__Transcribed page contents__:
※
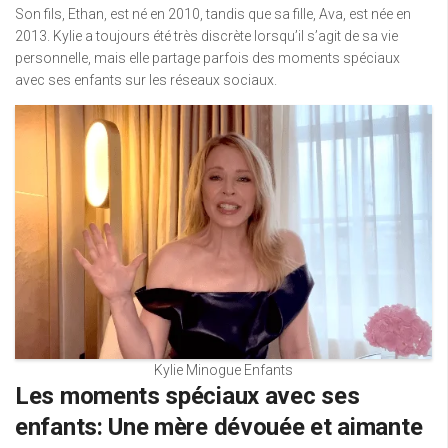
Son fils, Ethan, est né en 2010, tandis que sa fille, Ava, est née en
2013. Kylie a toujours été très discrète lorsqu’il s’agit de sa vie
personnelle, mais elle partage parfois des moments spéciaux
avec ses enfants sur les réseaux sociaux.
Kylie Minogue Enfants
Les moments spéciaux avec ses
enfants: Une mère dévouée et aimante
※
__WHAT YOU NEED TO DO__: All the lines above are to be reproduced exactly, except the pictures.

__TASK OUTPUT__:
Son fils, Ethan, est né en 2010, tandis que sa fille, Ava, est née en
2013. Kylie a toujours été très discrète lorsqu’il s’agit de sa vie
personnelle, mais elle partage parfois des moments spéciaux
avec ses enfants sur les réseaux sociaux.
Kylie Minogue Enfants
Les moments spéciaux avec ses
enfants: Une mère dévouée et aimante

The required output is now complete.